### Assigned task
Lines before the one containing "О прекращении" are left out; return that line and all lines after it, exactly, through the end of the records below.

### Data extracts

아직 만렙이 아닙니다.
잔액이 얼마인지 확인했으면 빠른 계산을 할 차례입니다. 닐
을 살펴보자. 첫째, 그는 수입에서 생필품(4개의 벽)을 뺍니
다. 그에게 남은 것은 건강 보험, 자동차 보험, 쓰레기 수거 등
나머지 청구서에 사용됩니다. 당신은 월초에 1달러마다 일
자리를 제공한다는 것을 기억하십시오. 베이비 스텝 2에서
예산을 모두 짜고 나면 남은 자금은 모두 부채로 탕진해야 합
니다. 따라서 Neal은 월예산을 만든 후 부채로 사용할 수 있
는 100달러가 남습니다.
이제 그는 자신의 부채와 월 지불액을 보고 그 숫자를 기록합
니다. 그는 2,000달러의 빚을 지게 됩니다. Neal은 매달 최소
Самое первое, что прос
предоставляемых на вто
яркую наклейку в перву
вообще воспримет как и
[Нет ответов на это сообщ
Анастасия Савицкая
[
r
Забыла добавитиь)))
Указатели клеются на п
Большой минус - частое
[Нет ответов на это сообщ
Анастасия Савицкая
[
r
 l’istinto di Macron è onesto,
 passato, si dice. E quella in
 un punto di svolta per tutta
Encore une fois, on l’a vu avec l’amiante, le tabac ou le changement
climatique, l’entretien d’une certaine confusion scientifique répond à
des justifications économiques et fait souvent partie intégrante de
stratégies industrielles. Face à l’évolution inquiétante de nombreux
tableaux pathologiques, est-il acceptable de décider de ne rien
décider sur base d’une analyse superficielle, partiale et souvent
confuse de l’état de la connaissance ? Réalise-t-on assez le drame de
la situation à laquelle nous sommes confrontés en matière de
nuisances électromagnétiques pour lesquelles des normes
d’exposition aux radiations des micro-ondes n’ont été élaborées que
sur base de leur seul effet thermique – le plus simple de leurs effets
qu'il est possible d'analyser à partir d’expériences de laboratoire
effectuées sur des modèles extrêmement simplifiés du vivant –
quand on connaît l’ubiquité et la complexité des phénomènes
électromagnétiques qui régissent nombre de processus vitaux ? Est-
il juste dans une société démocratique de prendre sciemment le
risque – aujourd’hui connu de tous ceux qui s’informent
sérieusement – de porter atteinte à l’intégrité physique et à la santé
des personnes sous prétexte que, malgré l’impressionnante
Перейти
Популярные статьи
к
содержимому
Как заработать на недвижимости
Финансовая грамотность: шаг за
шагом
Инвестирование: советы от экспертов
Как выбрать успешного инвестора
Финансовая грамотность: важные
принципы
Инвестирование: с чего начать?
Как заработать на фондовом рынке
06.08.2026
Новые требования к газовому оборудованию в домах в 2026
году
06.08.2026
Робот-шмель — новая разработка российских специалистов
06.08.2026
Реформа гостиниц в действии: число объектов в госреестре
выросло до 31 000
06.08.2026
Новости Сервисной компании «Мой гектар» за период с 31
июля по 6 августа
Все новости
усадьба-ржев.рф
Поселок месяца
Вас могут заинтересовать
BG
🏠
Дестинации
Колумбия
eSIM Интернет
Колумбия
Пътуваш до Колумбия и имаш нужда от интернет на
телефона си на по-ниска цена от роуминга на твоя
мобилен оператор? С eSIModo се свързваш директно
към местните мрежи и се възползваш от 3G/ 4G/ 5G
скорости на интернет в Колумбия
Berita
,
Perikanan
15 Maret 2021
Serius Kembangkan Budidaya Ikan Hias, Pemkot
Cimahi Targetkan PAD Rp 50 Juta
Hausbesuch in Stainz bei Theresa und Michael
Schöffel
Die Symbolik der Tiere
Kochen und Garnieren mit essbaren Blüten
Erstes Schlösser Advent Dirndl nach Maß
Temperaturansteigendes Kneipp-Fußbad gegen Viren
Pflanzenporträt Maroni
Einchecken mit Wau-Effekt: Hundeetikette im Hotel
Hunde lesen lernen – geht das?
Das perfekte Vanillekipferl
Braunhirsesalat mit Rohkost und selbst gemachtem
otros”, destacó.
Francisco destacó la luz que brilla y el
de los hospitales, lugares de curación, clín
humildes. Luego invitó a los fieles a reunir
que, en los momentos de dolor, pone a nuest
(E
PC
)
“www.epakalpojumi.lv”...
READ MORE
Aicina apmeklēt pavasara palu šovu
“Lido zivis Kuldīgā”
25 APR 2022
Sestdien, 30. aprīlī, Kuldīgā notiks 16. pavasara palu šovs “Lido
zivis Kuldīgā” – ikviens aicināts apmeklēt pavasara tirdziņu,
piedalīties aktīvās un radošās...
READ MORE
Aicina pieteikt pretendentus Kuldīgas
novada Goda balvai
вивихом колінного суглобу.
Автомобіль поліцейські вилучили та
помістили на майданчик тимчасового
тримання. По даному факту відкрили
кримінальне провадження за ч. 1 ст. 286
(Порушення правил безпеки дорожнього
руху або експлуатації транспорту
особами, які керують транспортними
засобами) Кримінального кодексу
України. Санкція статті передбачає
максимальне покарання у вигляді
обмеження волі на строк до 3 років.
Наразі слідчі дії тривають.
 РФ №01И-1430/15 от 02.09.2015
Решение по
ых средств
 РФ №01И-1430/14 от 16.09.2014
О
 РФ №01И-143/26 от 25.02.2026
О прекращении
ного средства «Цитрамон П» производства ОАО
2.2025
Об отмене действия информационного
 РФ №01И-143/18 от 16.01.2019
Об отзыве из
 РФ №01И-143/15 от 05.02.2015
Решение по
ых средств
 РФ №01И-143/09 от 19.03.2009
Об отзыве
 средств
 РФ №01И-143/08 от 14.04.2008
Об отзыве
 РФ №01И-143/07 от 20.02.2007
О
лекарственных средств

### Your solution
О прекращении
ного средства «Цитрамон П» производства ОАО
2.2025
Об отмене действия информационного
 РФ №01И-143/18 от 16.01.2019
Об отзыве из
 РФ №01И-143/15 от 05.02.2015
Решение по
ых средств
 РФ №01И-143/09 от 19.03.2009
Об отзыве
 средств
 РФ №01И-143/08 от 14.04.2008
Об отзыве
 РФ №01И-143/07 от 20.02.2007
О
лекарственных средств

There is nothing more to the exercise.